Remote water monitoring helps farmers ensure that water wastage through a lack of real time visibility is reduced. It also provides critical information to farmers on rainfall and consumption. This data can be used to help better manage natural capital and plan for future dry years, taking farming decisions away from gut feel and instead basing them on real world insights.

But on a local and broader global scale, there are several key barriers impacting widespread adoption, from lack of awareness and understanding of its value and uses, to the time it takes to consider, access, and apply the technology in order to realise its true benefits. These are key factors that agritechs and industry have to simplify in order to educate.

The unfortunate reality is — climate volatility is here to stay.

With the agriculture sector facing growing calls for climate action, putting sustainable production onto the global agenda as a solution to climate change is critical for continued viability and to retain social license to operate.

It’s critical that we are actively seeking to address these barriers, increasing access, understanding and uptake, to ensure that farmers are equipped with the tools, knowledge and skills to help weather more unprecedented climate events ahead.

And if the agriculture sector is to make progress towards establishing more climate friendly practices, greater agritech adoption is key.
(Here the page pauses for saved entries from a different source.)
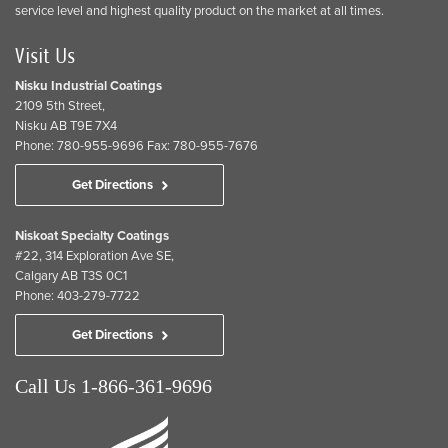
service level and highest quality product on the market at all times.
Visit Us
Nisku Industrial Coatings
2109 5th Street,
Nisku AB T9E 7X4
Phone: 780-955-9696 Fax: 780-955-7676
Get Directions
Niskoat Specialty Coatings
#22, 314 Exploration Ave SE,
Calgary AB T3S 0C1
Phone: 403-279-7722
Get Directions
Call Us 1-866-361-9696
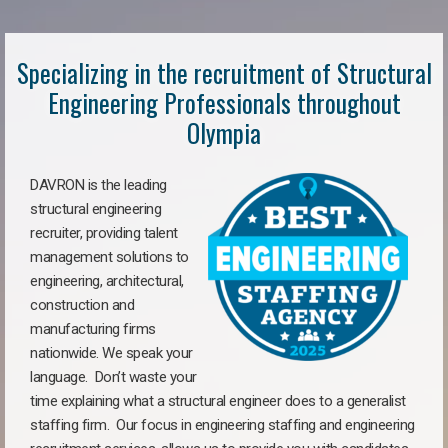
Specializing in the recruitment of Structural
Engineering Professionals throughout
Olympia
DAVRON is the leading
structural engineering
recruiter, providing talent
management solutions to
engineering, architectural,
construction and
manufacturing firms
nationwide. We speak your
language. Don’t waste your
time explaining what a structural engineer does to a generalist
staffing firm. Our focus in engineering staffing and engineering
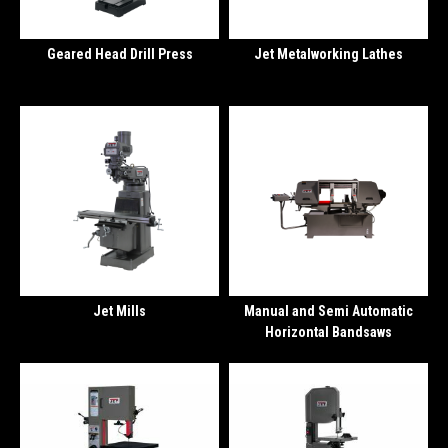
Geared Head Drill Press
Jet Metalworking Lathes
Jet Mills
Manual and Semi Automatic
Horizontal Bandsaws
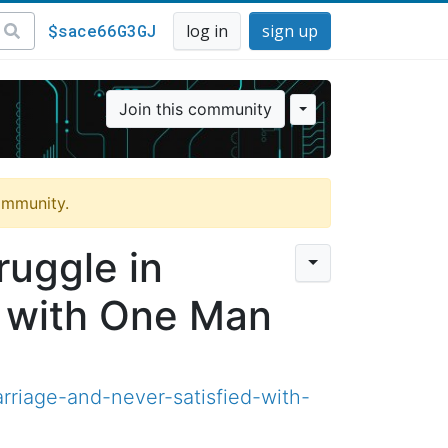
$sace66G3GJ
log in
sign up
Join this community
community.
uggle in
d with One Man
riage-and-never-satisfied-with-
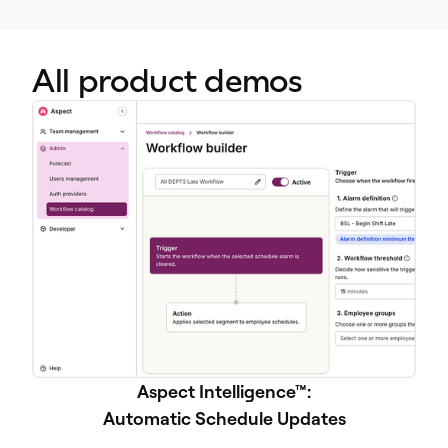
All product demos
Aspect Intelligence™:
Automatic Schedule Updates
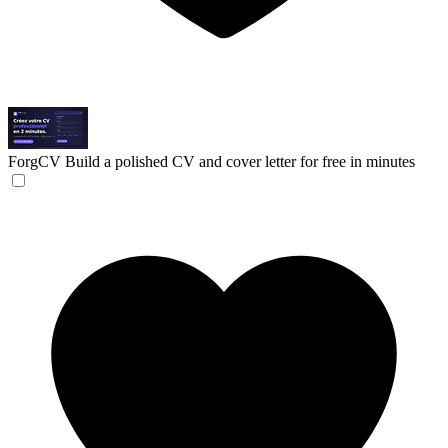
ForgCV
Build a polished CV and cover letter for free in minutes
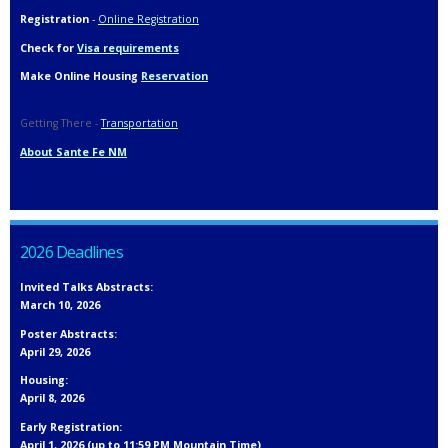
Registration
-
Online Registration
Check for
Visa requirements
Make Online Housing
Reservation
Getting There -
Transportation
About Sante Fe NM
2026 Deadlines
Invited Talks Abstracts:
March 10, 2026
Poster Abstracts:
April 29, 2026
Housing:
April 8, 2026
Early Registration:
April 1, 2026 (up to 11:59 PM Mountain Time)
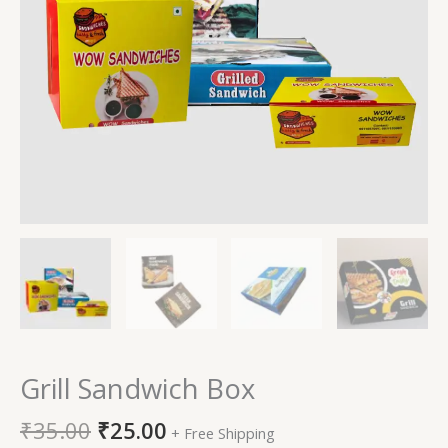
Grill Sandwich Box
₹
35.00
₹
25.00
+ Free Shipping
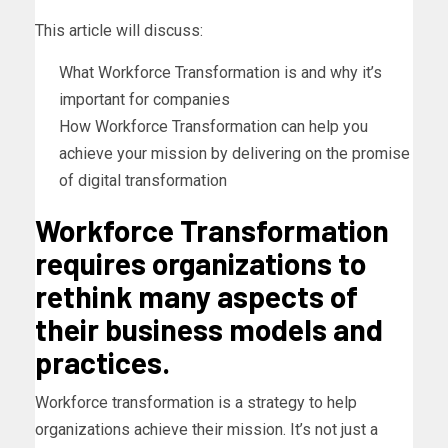
This article will discuss:
What Workforce Transformation is and why it’s
important for companies
How Workforce Transformation can help you
achieve your mission by delivering on the promise
of digital transformation
Workforce Transformation
requires organizations to
rethink many aspects of
their business models and
practices.
Workforce transformation is a strategy to help
organizations achieve their mission. It’s not just a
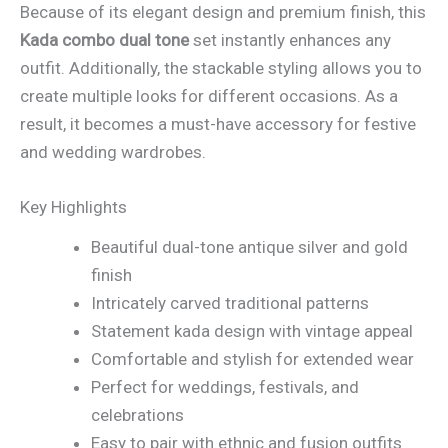
Because of its elegant design and premium finish, this
Kada combo dual tone
set instantly enhances any
outfit. Additionally, the stackable styling allows you to
create multiple looks for different occasions. As a
result, it becomes a must-have accessory for festive
and wedding wardrobes.
Key Highlights
Beautiful dual-tone antique silver and gold
finish
Intricately carved traditional patterns
Statement kada design with vintage appeal
Comfortable and stylish for extended wear
Perfect for weddings, festivals, and
celebrations
Easy to pair with ethnic and fusion outfits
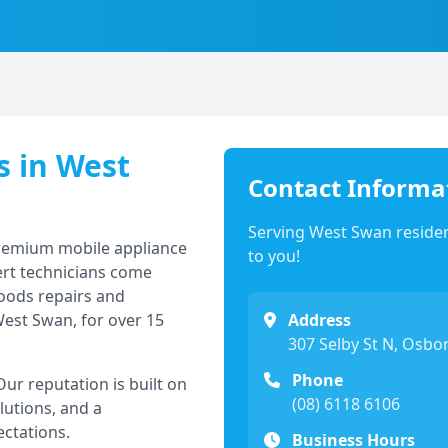
s in
West
Contact Informa
Serving
West Swan
residen
premium mobile appliance
to you!
ert technicians come
goods repairs and
est Swan
, for over 15
Address
307 Selby St N, Osbo
Phone
r reputation is built on
(08) 6118 6106
lutions, and a
ectations.
Business Hours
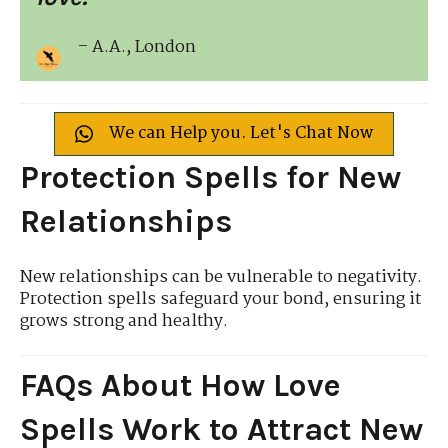
– A.A., London
We can Help you. Let's Chat Now
Protection Spells for New
Relationships
New relationships can be vulnerable to negativity.
Protection spells safeguard your bond, ensuring it
grows strong and healthy.
FAQs About How Love
Spells Work to Attract New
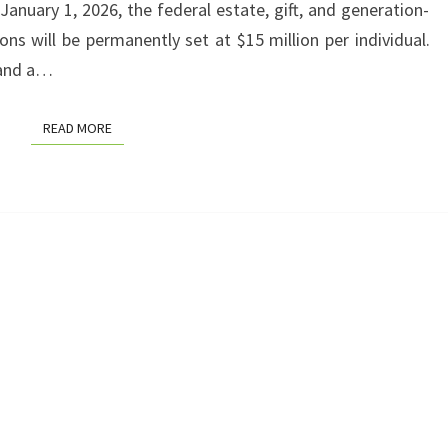
g January 1, 2026, the federal estate, gift, and generation-
YOU
ns will be permanently set at $15 million per individual.
AND
 and a…
YOUR
FAMILY
READ MORE
READ MORE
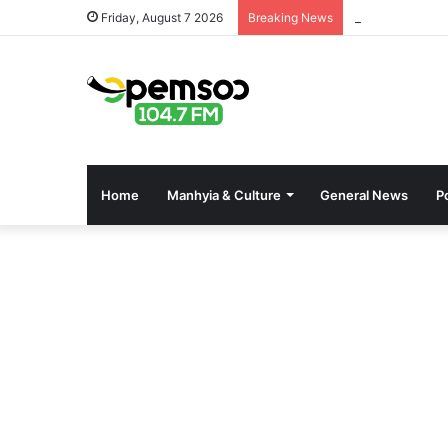
Free OnlyFans 
Friday, August 7 2026
Breaking News
Home
Manhyia & Culture
General News
Po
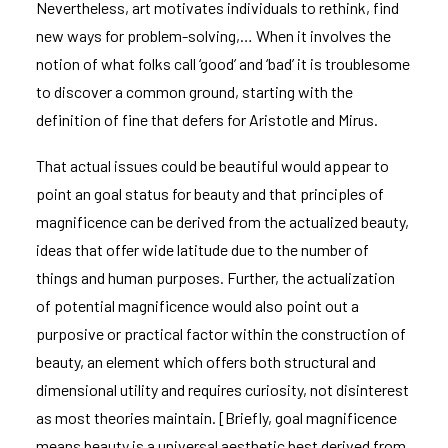
Nevertheless, art motivates individuals to rethink, find
new ways for problem-solving,… When it involves the
notion of what folks call ‘good’ and ‘bad’ it is troublesome
to discover a common ground, starting with the
definition of fine that defers for Aristotle and Mirus.
That actual issues could be beautiful would appear to
point an goal status for beauty and that principles of
magnificence can be derived from the actualized beauty,
ideas that offer wide latitude due to the number of
things and human purposes. Further, the actualization
of potential magnificence would also point out a
purposive or practical factor within the construction of
beauty, an element which offers both structural and
dimensional utility and requires curiosity, not disinterest
as most theories maintain. [Briefly, goal magnificence
means beauty is a universal aesthetic best derived from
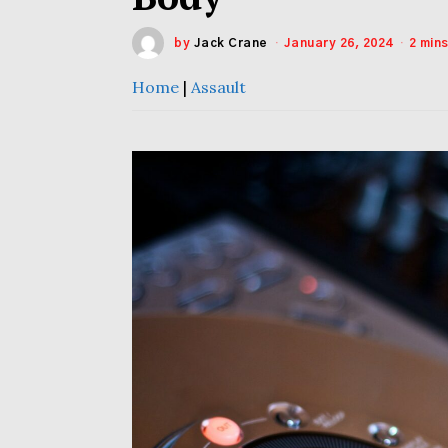
by
Jack Crane
January 26, 2024
2 min
Home
|
Assault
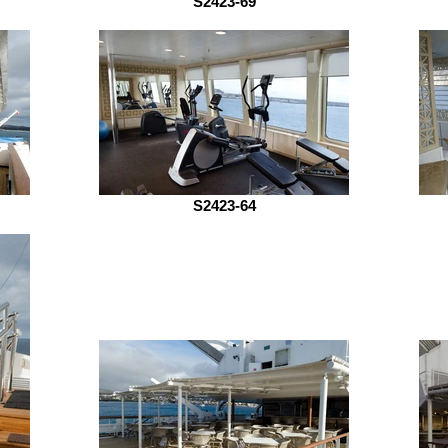
S2423-69
S2423-64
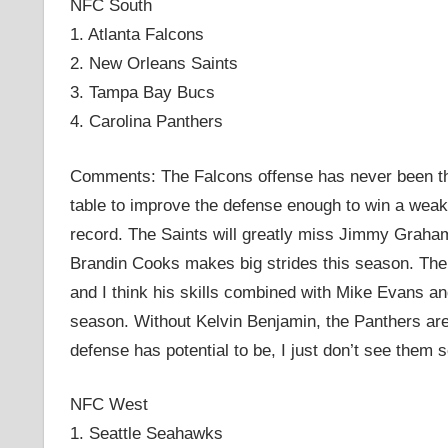
NFC South
1. Atlanta Falcons
2. New Orleans Saints
3. Tampa Bay Bucs
4. Carolina Panthers
Comments: The Falcons offense has never been the
table to improve the defense enough to win a weak 
record. The Saints will greatly miss Jimmy Graha
Brandin Cooks makes big strides this season. Th
and I think his skills combined with Mike Evans an
season. Without Kelvin Benjamin, the Panthers are 
defense has potential to be, I just don’t see them
NFC West
1. Seattle Seahawks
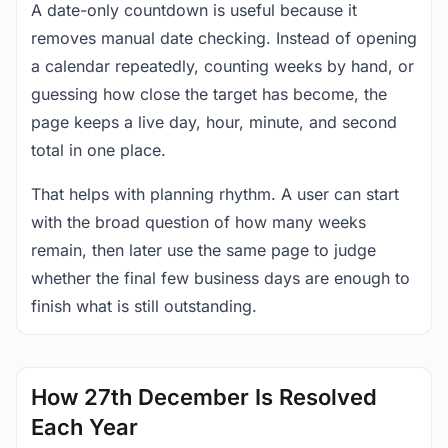
A date-only countdown is useful because it
removes manual date checking. Instead of opening
a calendar repeatedly, counting weeks by hand, or
guessing how close the target has become, the
page keeps a live day, hour, minute, and second
total in one place.
That helps with planning rhythm. A user can start
with the broad question of how many weeks
remain, then later use the same page to judge
whether the final few business days are enough to
finish what is still outstanding.
How 27th December Is Resolved
Each Year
There are several solutions available in markets around the world which is driving considerable value to everyday run-of-the-mill farmers, and climate positive results for the sector.

In Australia, Queensland agtech company, Goanna Ag, is also working to help growers optimise their water management and improve on-farm efficiencies. Their GoField solution uses sensor data to help cotton growers better understand their soil moisture profile in real-time, which can be powered further using their GoSat solution for insight-driven irrigation scheduling to help farmers save on water.

Then based out of Western Australia, SWAN Systems offers a precision water and fertiliser management solution which uses both industries best-practice crop models and tailored models based on specific crop, variety, soil type, climate, season, irrigation system details and more to give a better understanding of water needs at any time. This technology is helping sectors like agriculture save on time while increasing their yield and reducing runoff.

To futureproof our industry and ensure the longevity of the global agricultural sector in a rapidly changing climate, we need to be shifting our mindset towards mitigation, prevention, and driving environmental gains.

Technology and innovation have quickly become a centrepiece of Australian agriculture’s climate challenge puzzle. To realise its full potential, we need to see greater adoption of solutions that will help farmers maintain business viability, improve their natural capital, and increase climate resilience.

Though creating change in agriculture is just one part of a much larger solution, it’s critical that as a global sector we are all working together towards shared goals if we’re to have a meaningful impact towards mitigating the effects of climate change in our generation.

Andrew Coppin is the managing director of Farmbot and a founding director of The Australian Agritech Association.